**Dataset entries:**
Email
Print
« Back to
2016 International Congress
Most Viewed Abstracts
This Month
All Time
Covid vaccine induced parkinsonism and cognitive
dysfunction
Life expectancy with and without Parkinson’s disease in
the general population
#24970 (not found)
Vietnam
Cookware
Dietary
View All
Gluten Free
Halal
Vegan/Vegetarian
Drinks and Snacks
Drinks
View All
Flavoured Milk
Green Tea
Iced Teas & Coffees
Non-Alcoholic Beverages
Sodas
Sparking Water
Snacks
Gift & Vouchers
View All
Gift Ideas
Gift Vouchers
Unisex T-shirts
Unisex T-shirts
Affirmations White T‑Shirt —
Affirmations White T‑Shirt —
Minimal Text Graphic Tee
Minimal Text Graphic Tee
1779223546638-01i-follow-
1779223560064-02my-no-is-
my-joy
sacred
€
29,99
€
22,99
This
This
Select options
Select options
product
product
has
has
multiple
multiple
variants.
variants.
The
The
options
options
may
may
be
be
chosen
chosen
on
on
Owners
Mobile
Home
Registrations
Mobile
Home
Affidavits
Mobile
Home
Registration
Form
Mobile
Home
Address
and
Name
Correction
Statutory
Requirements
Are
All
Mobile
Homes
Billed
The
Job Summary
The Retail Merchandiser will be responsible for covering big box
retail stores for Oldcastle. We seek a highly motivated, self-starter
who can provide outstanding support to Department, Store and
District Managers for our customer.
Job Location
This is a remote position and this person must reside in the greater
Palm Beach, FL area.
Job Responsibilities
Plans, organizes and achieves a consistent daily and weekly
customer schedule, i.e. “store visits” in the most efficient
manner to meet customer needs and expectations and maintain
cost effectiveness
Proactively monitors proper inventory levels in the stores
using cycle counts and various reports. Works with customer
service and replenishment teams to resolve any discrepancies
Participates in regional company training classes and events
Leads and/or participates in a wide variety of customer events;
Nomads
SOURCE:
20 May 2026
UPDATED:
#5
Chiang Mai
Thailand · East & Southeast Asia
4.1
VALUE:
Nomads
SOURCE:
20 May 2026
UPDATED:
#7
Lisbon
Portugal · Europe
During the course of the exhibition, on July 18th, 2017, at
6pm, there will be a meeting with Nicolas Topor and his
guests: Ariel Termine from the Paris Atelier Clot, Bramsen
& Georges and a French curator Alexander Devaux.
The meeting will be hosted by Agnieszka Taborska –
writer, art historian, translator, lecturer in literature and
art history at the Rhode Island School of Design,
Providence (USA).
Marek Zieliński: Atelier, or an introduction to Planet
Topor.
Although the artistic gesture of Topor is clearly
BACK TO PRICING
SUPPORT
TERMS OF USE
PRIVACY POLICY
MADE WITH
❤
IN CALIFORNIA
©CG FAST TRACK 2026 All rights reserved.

**Work order:** Return the data in full, with each line kept exactly as it is.

**Result of the task:**
Email
Print
« Back to
2016 International Congress
Most Viewed Abstracts
This Month
All Time
Covid vaccine induced parkinsonism and cognitive
dysfunction
Life expectancy with and without Parkinson’s disease in
the general population
#24970 (not found)
Vietnam
Cookware
Dietary
View All
Gluten Free
Halal
Vegan/Vegetarian
Drinks and Snacks
Drinks
View All
Flavoured Milk
Green Tea
Iced Teas & Coffees
Non-Alcoholic Beverages
Sodas
Sparking Water
Snacks
Gift & Vouchers
View All
Gift Ideas
Gift Vouchers
Unisex T-shirts
Unisex T-shirts
Affirmations White T‑Shirt —
Affirmations White T‑Shirt —
Minimal Text Graphic Tee
Minimal Text Graphic Tee
1779223546638-01i-follow-
1779223560064-02my-no-is-
my-joy
sacred
€
29,99
€
22,99
This
This
Select options
Select options
product
product
has
has
multiple
multiple
variants.
variants.
The
The
options
options
may
may
be
be
chosen
chosen
on
on
Owners
Mobile
Home
Registrations
Mobile
Home
Affidavits
Mobile
Home
Registration
Form
Mobile
Home
Address
and
Name
Correction
Statutory
Requirements
Are
All
Mobile
Homes
Billed
The
Job Summary
The Retail Merchandiser will be responsible for covering big box
retail stores for Oldcastle. We seek a highly motivated, self-starter
who can provide outstanding support to Department, Store and
District Managers for our customer.
Job Location
This is a remote position and this person must reside in the greater
Palm Beach, FL area.
Job Responsibilities
Plans, organizes and achieves a consistent daily and weekly
customer schedule, i.e. “store visits” in the most efficient
manner to meet customer needs and expectations and maintain
cost effectiveness
Proactively monitors proper inventory levels in the stores
using cycle counts and various reports. Works with customer
service and replenishment teams to resolve any discrepancies
Participates in regional company training classes and events
Leads and/or participates in a wide variety of customer events;
Nomads
SOURCE:
20 May 2026
UPDATED:
#5
Chiang Mai
Thailand · East & Southeast Asia
4.1
VALUE:
Nomads
SOURCE:
20 May 2026
UPDATED:
#7
Lisbon
Portugal · Europe
During the course of the exhibition, on July 18th, 2017, at
6pm, there will be a meeting with Nicolas Topor and his
guests: Ariel Termine from the Paris Atelier Clot, Bramsen
& Georges and a French curator Alexander Devaux.
The meeting will be hosted by Agnieszka Taborska –
writer, art historian, translator, lecturer in literature and
art history at the Rhode Island School of Design,
Providence (USA).
Marek Zieliński: Atelier, or an introduction to Planet
Topor.
Although the artistic gesture of Topor is clearly
BACK TO PRICING
SUPPORT
TERMS OF USE
PRIVACY POLICY
MADE WITH
❤
IN CALIFORNIA
©CG FAST TRACK 2026 All rights reserved.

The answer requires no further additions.